» **TASK ITEM**: Whenever a line below mentions the word "quan", that line should be copied.

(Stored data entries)
== Segment start ==

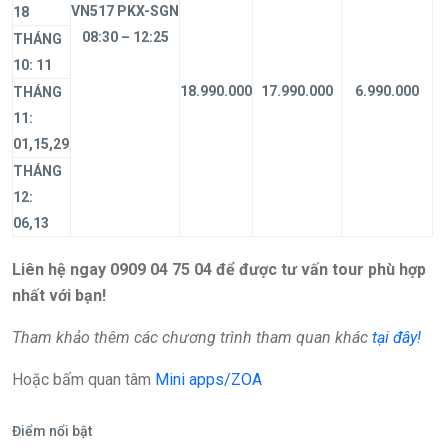
VN517 PKX-SGN
18
08:30 – 12:25
THÁNG
10: 11
18.990.000
17.990.000
6.990.000
THÁNG
11:
01,15,29
THÁNG
12:
06,13
Liên hệ ngay 0909 04 75 04 để được tư vấn tour phù hợp
nhất với bạn!
Tham khảo thêm các chương trình tham quan khác
tại đây!
Hoặc bấm quan tâm
Mini apps/ZOA
Điểm nổi bật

== Segment end ==

» **TASK SOLUTION**:
Tham khảo thêm các chương trình tham quan khác
Hoặc bấm quan tâm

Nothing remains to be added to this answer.